My biggest beef with The End of Science is Horgan’s secondary thesis, predicting the growth of what he calls “Ironic Science,” by which he means a science degenerating into untestable theories to be judged by essentially poetic criteria. His paradigmatic example is superstring theory, which has stood for nearly two decades now as theoreticians’ favorite “final” theory in physics. While it is indeed a final theory, it requires a particle accelerator thousands of light-years across to test it.
My answer to Ironic Science is, “They said that before.” No less than Albert Einstein confidently predicted that a phenomenon called “gravitational lensing,” mandated by his general theory of relativity, would remain forever beyond practical observation.
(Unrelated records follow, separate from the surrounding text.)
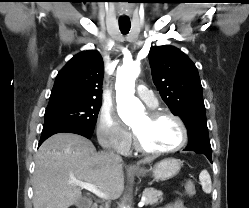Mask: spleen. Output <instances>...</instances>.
Here are the masks:
<instances>
[{"label": "spleen", "mask_w": 249, "mask_h": 208, "mask_svg": "<svg viewBox=\"0 0 249 208\" xmlns=\"http://www.w3.org/2000/svg\"><path fill=\"white\" fill-rule=\"evenodd\" d=\"M199 180L202 185V189L205 193L209 194L212 190L211 178L207 170H202L199 175Z\"/></svg>", "instance_id": "3e777b00"}]
</instances>
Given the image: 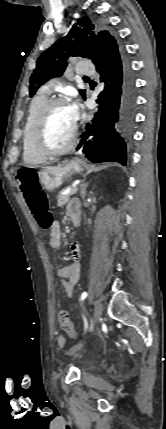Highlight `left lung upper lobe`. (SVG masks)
<instances>
[{"instance_id":"left-lung-upper-lobe-1","label":"left lung upper lobe","mask_w":166,"mask_h":429,"mask_svg":"<svg viewBox=\"0 0 166 429\" xmlns=\"http://www.w3.org/2000/svg\"><path fill=\"white\" fill-rule=\"evenodd\" d=\"M110 41H116V38L109 31L99 30L87 17L80 19L66 37L59 39L38 58L30 78V97L47 80L61 76L71 57L80 56L93 60L98 43L109 44ZM79 92L85 98V90Z\"/></svg>"}]
</instances>
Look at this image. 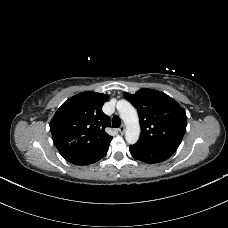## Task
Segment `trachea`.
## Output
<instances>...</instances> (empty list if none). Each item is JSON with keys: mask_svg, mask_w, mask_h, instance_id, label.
<instances>
[{"mask_svg": "<svg viewBox=\"0 0 228 228\" xmlns=\"http://www.w3.org/2000/svg\"><path fill=\"white\" fill-rule=\"evenodd\" d=\"M121 124V120L119 118V116L115 115L113 118H112V126L113 127H119Z\"/></svg>", "mask_w": 228, "mask_h": 228, "instance_id": "obj_1", "label": "trachea"}]
</instances>
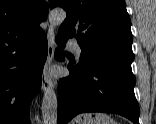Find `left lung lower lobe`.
I'll return each instance as SVG.
<instances>
[{"label": "left lung lower lobe", "instance_id": "obj_1", "mask_svg": "<svg viewBox=\"0 0 156 124\" xmlns=\"http://www.w3.org/2000/svg\"><path fill=\"white\" fill-rule=\"evenodd\" d=\"M68 37L58 34L64 47ZM58 60L64 57L56 52ZM70 75L58 84V124H66L80 113L105 112L122 115L139 124V106L134 94L132 70L112 60H98L79 67L68 65Z\"/></svg>", "mask_w": 156, "mask_h": 124}]
</instances>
Not only has gravitational lensing been observed, but a recent Hubble telescope photo (available on the Internet) shows it so dramatically you think you can reach out and touch it. Horgan has no “The End of Mathematics” chapter, although the subject is touched upon, and therein, I submit, is the fallacy of Ironic Science. It is not that superstring theory makes no predictions testable within reasonable engineering constraints, but that we lack the mathematics/com-puter-power combination to make those predictions. It is within our foreseeable engineering capability, for instance, to measure the half-life of radium to the tenth decimal place. Superstring theory, being a proper theory-of-everything, predicts the exact half-life of radium. So therein might be a test of the theory. Just one problem: nobody is smart enough to make the calculation. Yet. But history has proven over-and-over that mathematical and scientific ingenuity can find ways around the brute-force, thousand-light-year accelerator, approaches. Who would have thought important information about life on Mars was sitting under our noses in Antarctica?
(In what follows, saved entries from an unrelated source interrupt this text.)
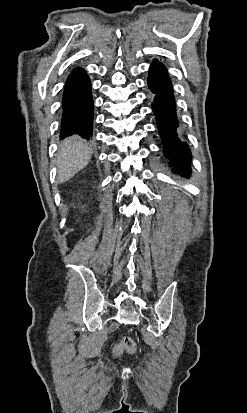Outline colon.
Returning a JSON list of instances; mask_svg holds the SVG:
<instances>
[{"label":"colon","instance_id":"obj_1","mask_svg":"<svg viewBox=\"0 0 247 413\" xmlns=\"http://www.w3.org/2000/svg\"><path fill=\"white\" fill-rule=\"evenodd\" d=\"M112 349L116 354L122 352L123 355H139L144 352V349L139 347L136 342L129 337L124 338L122 342H114L112 344Z\"/></svg>","mask_w":247,"mask_h":413}]
</instances>
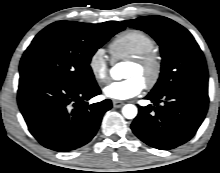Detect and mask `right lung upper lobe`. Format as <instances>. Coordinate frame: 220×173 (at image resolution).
<instances>
[{
  "label": "right lung upper lobe",
  "instance_id": "obj_1",
  "mask_svg": "<svg viewBox=\"0 0 220 173\" xmlns=\"http://www.w3.org/2000/svg\"><path fill=\"white\" fill-rule=\"evenodd\" d=\"M119 23V25L124 29L125 27L120 23V22H118Z\"/></svg>",
  "mask_w": 220,
  "mask_h": 173
}]
</instances>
Another criticism of the book, particularly the later chapters, is that it blithely assumes that human civilization will advance forever, at least to the best of its ability, eventually doing such things as transforming us from our biological bodies to less vulnerable platforms. There are more ominous possibilities. Over the past few decades, we have made a modest but respectable effort to listen for other civilizations in the cosmos and have come up blank. One obvious possibility this suggests is that perhaps advanced civilizations are unstable and can last only a few hundred years. As humanists, we know humanity is not the purpose of the universe and that there are no guarantees. There is nothing about humanity, absolutely nothing, you can graph over the twentieth century, from population to speed of travel, that looks like the graph of a stable system. We aren’t many years from the time, just to name one scenario, where a computer hacker could design a diabolical virus of the biological kind and put its DNA code on the Internet disk waiting to be (accidentally?) synthesized by a gene-synthesis machine. (Elementary gene synthesis machines already exist.)
These criticisms aside, this book is must reading for humanists or anyone else who considers science the source of human knowledge.